Federal safety and environmental studies on the impact of LNG rail transport — the kind that are typically carried out before the implementation of new regulations — have not yet been conducted.

“There’s never been a full risk assessment done, there’s never been a quantitative risk assessment done on the use of these rail cars for carrying LNG,” Tracy Carluccio of the Delaware Riverkeeper Network said Thursday.

Given that, she said, the Gibbstown route would mean “everybody exposed along the railways are put in the position of guinea pigs … [They] would be part of a big experiment that could potentially cost them their lives.”

The petition filed by the states does not lay out the full legal argument in its text, but a release from California Attorney General Xavier Becerra’s office said that the coalition plans to argue that “PHMSA’s failure to evaluate the environmental impacts of the rule is unlawful … the rule lacks the necessary safety requirements to minimize the risk to public safety associated with transporting LNG by rail.”

“The admin has fast-tracked a plan to haul explosive liquefied natural gas by train through communities nationwide. Without adequate safety and environmental studies,” New Jersey Attorney General Gurbir Grewal tweeted. “We’re fighting back to protect our residents.”

In a statement, Pennsylvania Attorney Josh Shapiro said, “Liquefied natural gas has almost never been allowed on rail cars in bulk, because it’s extremely dangerous — it’s explosive! Look, there are laws on the books to ensure safety, and the Trump administration must follow them.”

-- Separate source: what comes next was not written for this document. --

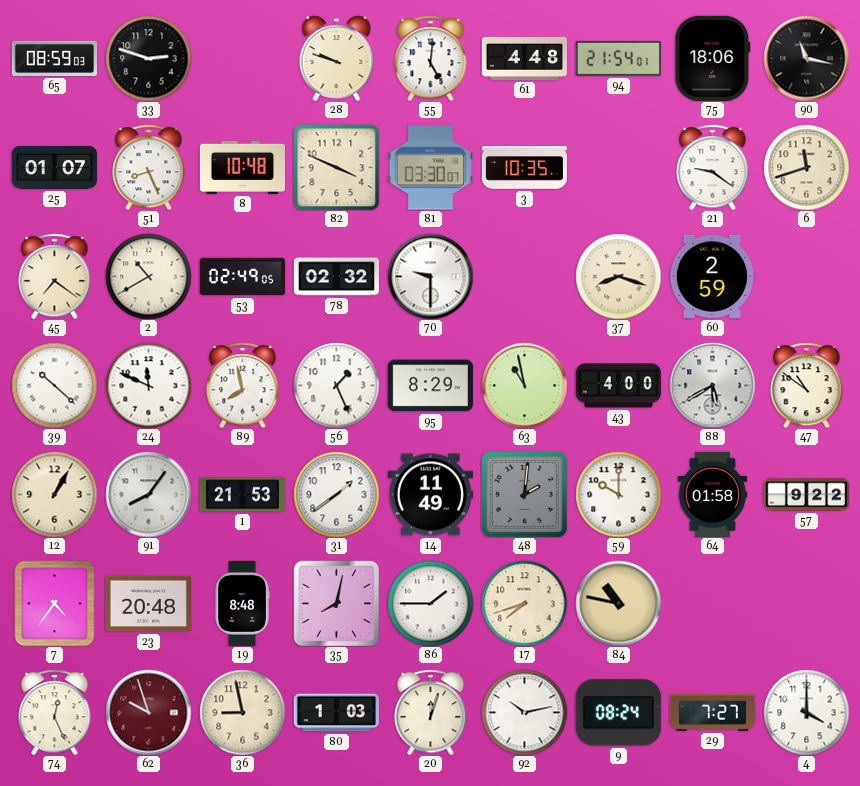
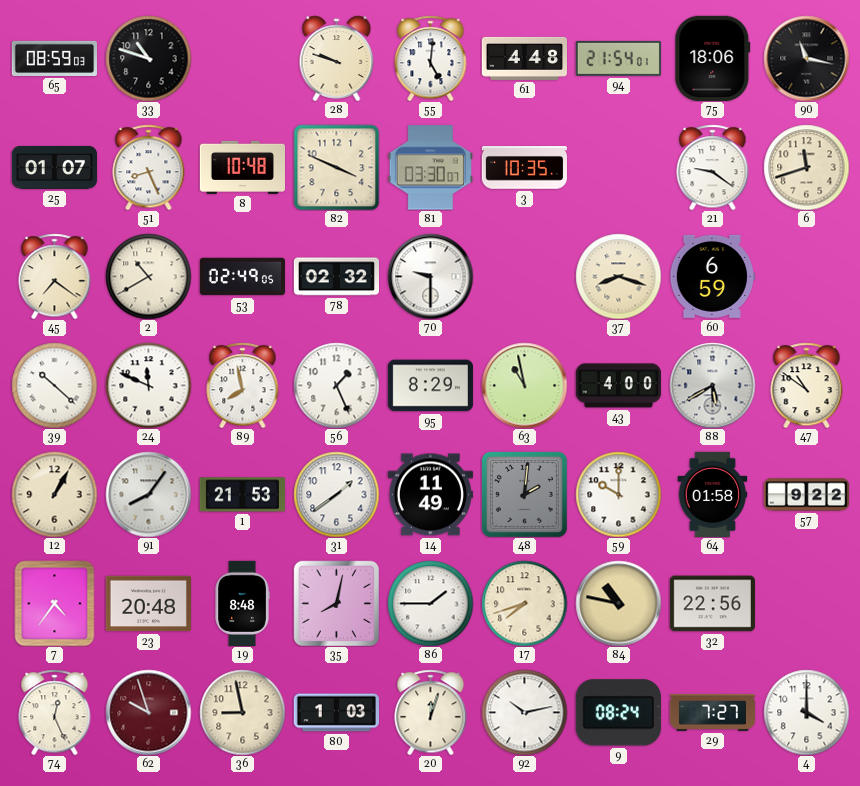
33: 2:48 -> 10:48
60: 2:59 -> 6:59
32: none -> 22:56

Rail transport’s track record: iffy

Under current federal law, it’s considered too dangerous to transport liquefied natural gas in regular tank railcars. LNG can be transported only by truck or — with special approval by the Federal Railroad Administration — by rail in small United Nations tanks mounted on top of railcars. That would change when the new rule takes effect.

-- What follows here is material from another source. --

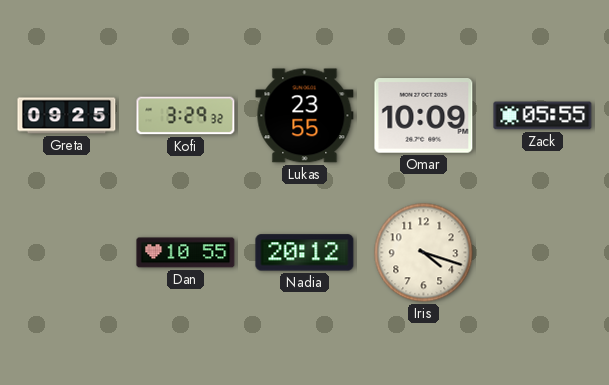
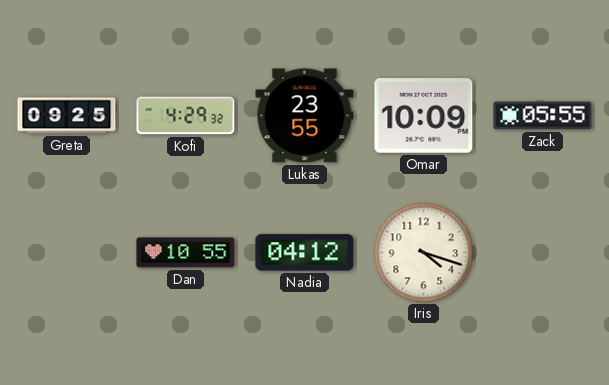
Kofi: 3:29 -> 4:29
Nadia: 20:12 -> 04:12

In January, the same attorneys general voiced “strong objection” to the proposed change. But the Pipeline and Hazardous Materials Safety Administration chose to approve it July 24, authorizing bulk shipments of LNG by rail provided the transporting cars had certain enhanced outer tank requirements.

That wasn’t enough for the states or the environmental groups, which include the New Jersey Chapter of the Sierra Club, the Clean Air Council in Philadelphia, and the Delaware Riverkeeper Network. Their petitions, filed Aug. 18, ask the U.S. Court of Appeals for the D.C. Circuit to find PHMSA’s rule unlawful under the Administrative Procedure Act, the Hazardous Materials Transportation Act, and the National Environmental Policy Act.

Representatives from the Standards and Rulemaking Division of the Pipeline and Hazardous Materials Safety Administration did not immediately respond to a request for comment on the legal challenges.

The petitions are not without precedent. After the derailment and explosion of crude oil trains in Quebec and North Dakota in 2013, as well as multiple incidents involving crude oil trains in Pennsylvania, advocates urged more stringent safety standards around rail transportation of hazardous and potentially explosive materials, both locally and nationwide. Some of those implemented regulations took effect as recently as 2019.

But the Delaware Riverkeeper Network’s Carluccio and other environmental advocates are worried that LNG — which can simultaneously combust and explode into vapor more than 600 times its volume — poses an unprecedented level of risk that far surpasses a crude oil shipment.

“We’re not talking about the usual hazardous material that are unfortunately [carried] every day across the nation’s railways,” she said. “We’re talking about a new breed of danger, danger that we’ve never faced before.”